### Brief
The records below hold a stretch from the line with "At what (x,y)" through the line with "This screenshot has"; return exactly those lines, ends included, and nothing more.

### Source data
================================

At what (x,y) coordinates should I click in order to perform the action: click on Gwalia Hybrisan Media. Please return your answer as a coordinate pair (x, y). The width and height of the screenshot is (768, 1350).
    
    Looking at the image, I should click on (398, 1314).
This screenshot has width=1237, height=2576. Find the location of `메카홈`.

================================

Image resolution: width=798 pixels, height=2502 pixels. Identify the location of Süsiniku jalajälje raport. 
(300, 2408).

================================

### Result of this task
At what (x,y) coordinates should I click in order to perform the action: click on Gwalia Hybrisan Media. Please return your answer as a coordinate pair (x, y). The width and height of the screenshot is (768, 1350).
    
    Looking at the image, I should click on (398, 1314).
This screenshot has width=1237, height=2576. Find the location of `메카홈`.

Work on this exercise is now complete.